How to achieve a successful relationship with your suppliers – A Checklist

In a time of financial stringency a good relationship with your supplier becomes much more important.  Remember, if you are tempted to coerce them into reducing prices, you have a direct interest in their survival in the market place,  Maintaining a good relationship may be a means of ensuring that you both survive and that can’t be bad.  So had do maintain you key relationships with suppliers.

  1. Make it a two way relationship! Seek to create value for both of you in terms of lower costs, reduced risks, greater efficiency, better quality, innovation and logistics – work together to improve.
  2. Improve communication!
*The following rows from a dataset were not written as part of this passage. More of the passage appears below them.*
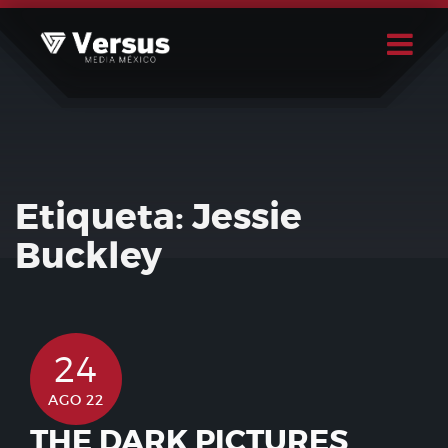
Skip
to
content
Buscar
Usuario
Etiqueta:
Jessie
Buckley
24
AGO 22
THE DARK PICTURES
Invest in meetings with your suppliers that extend beyond the contractual and service issues.  Get their feedback on how easy you are to do business with and respond positively.  Give feedback to them.
  3. Segment you suppliers – categorize them! Determine with which of your suppliers your require a relationship that is  tactical (short-term/ad hoc), approved (occasional), preferred (more frequent) or strategic ( you have a business dependency on them).  Determine which are the most critical for your business and concentrate your relationship building efforts on them.  But it will be useful to check ( with care) if they see things the same way – you may get some interesting answers!
  4. Ensure you have senior sponsorship! For your strategic suppliers it is a real plus if CEOs of client and supplier organizations know each other.  If you can align the strategic objectives of both organisations, you can strengthen both
  5. Align information, roles, responsibilities’ and processes! Be clear about who is responsible for what on both sides of the relationship and how the relationship will be managed.  Flexing your standard processes to simplify the relationship with your key strategic suppliers can pay huge dividends.  Ensure your information systems and technology support the relationship you want to have with your suppliers.
  6. Develop the right skill set! Relationship management requires a different skill set to that traditionally found in contract management.  Communications and positive influencing skills require a new perspective!  You may need to invest  in training and possibly some change in personnel to get it right
  7. Treat them fairly! If your cash flow allows it, pay their invoice quickly.  If you know you have an on-going need and a business plan that supports it, guarantee future values.  Be realistic with them about what the future holds for both of you and give them a forecast, if you can.
  8. Measure the benefits! Putting a price on any relationship is difficult.  But having a  good relationship with your supplier has many hard and soft benefits for example faster speed to market!  You will also gain in innovation – a new source of ideas for   your  business as well as first rate information about potential changes in the market

Go for it!  Because what you should be able to achieve with a really good relationship is quality, optimum pricing and a more resilient supply chain.  All provide great value to your business!